◆ What you will do:
The entries are to be reproduced word for word, with all images left out.

Saved data entries:

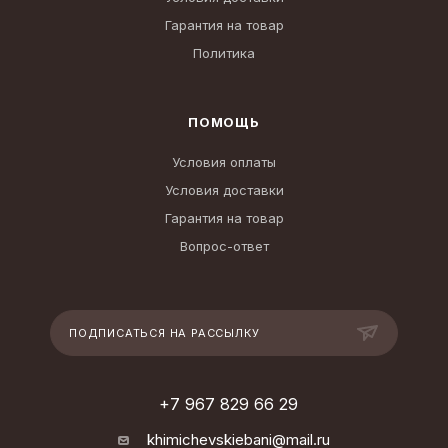
Гарантия на товар
Политика
ПОМОЩЬ
Условия оплаты
Условия доставки
Гарантия на товар
Вопрос-ответ
ПОДПИСАТЬСЯ НА РАССЫЛКУ
+7 967 829 66 29
khimichevskiebani@mail.ru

◆ Response box:
Гарантия на товар
Политика
ПОМОЩЬ
Условия оплаты
Условия доставки
Гарантия на товар
Вопрос-ответ
ПОДПИСАТЬСЯ НА РАССЫЛКУ
+7 967 829 66 29
khimichevskiebani@mail.ru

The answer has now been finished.